How to create synthetic data based on dataset with mixed data types for classification problem?

666 views Asked by At

I am trying to build a classification model, but I don't have enough data. What would be the most appropriate way to create synthetic data based on my existing dataset if I have numerical and categorical features? I looked at using Vine copulas like here: https://sdv.dev/Copulas/tutorials/03_Multivariate_Distributions.html#Vine-Copulas but sampling such copulas gives floats even for the columns that I would like to be integers (label-encoded categorical features). And then I dont know how to convert such floats back to a categorical features. Sample toy code of my problem is below

import numpy as np
import pandas as pd
from sklearn import preprocessing
from sklearn.datasets import fetch_openml
from copulas.multivariate import VineCopula, GaussianMultivariate

X, y = fetch_openml("titanic", version=1, as_frame=True, return_X_y=True)
X['label'] = y

# reducing features and removing nulls to keep things simple
X = X[['sex', 'age', 'fare', 'embarked', 'label']]
row_keep = X.isnull().sum(axis=1) == 0
df =  X.loc[row_keep, :].copy()
df.reset_index(drop=True, inplace=True)

# encoding columns
cat_cols = ['sex', 'embarked', 'label']
num_cols = ['age', 'fare']

label_encoders = {}
for c in cat_cols:
    cat_proc = preprocessing.LabelEncoder()
    col_proc = cat_proc.fit_transform(df[c])
    df[c] = col_proc
    label_encoders[c] = cat_proc

# Fit a copula
copula = VineCopula('regular')
copula.fit(df)

# Sample synthetic data
df_synthetic = copula.sample(1000)

All the columns of df_synthetic are floats. How would I convert those back to ints that I can map back to categorical features? Is there another way to augment this sort of dataset? Would be even better, if it's performant and I can sample 7000-10000 new synthetic entries.
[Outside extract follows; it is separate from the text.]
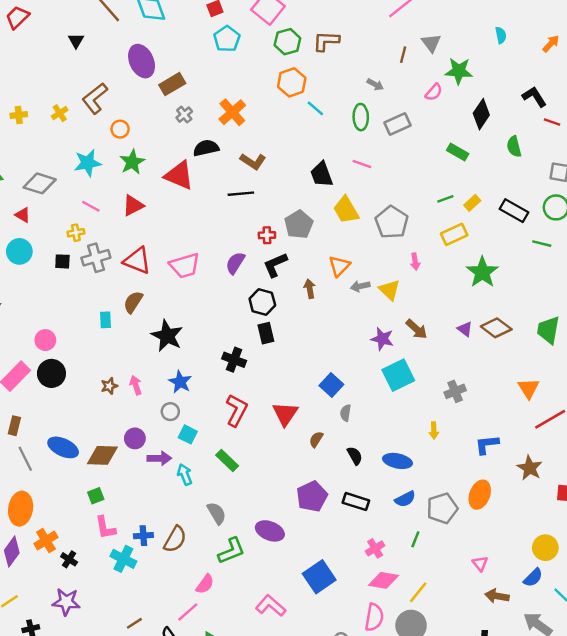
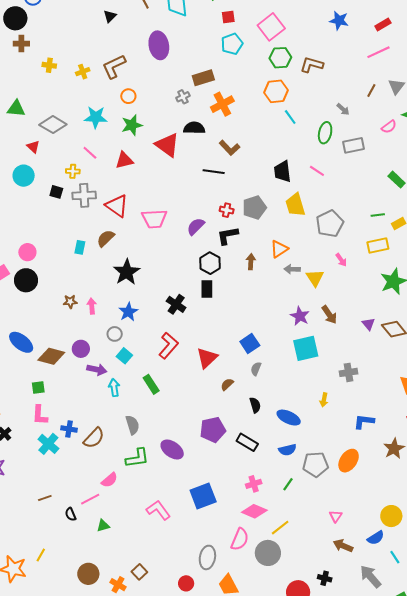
brown rectangle: (172, 84) -> (203, 78), moved
pink arrow: (415, 262) -> (341, 260), turned -40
The toy problem with 5 columns above took ~1mins to sample 1000 rows, but my real problem has 27 columns, which I imagine would take a lot longer.

1

There are 1 answers

0
rikyeah On

To have your columns converted to ints, use round and then .astype(int):

df_synthetic["sex"] = round(df_synthetic["sex"]).astype(int)
df_synthetic["embarked"] = round(df_synthetic["embarked"]).astype(int)
df_synthetic["label"] = round(df_synthetic["label"]).astype(int)

You might have to adjust values manually (ex. cap sex in [0,1] if some larger/smaller value has been generated), but that will strongly depend on your data characteristics.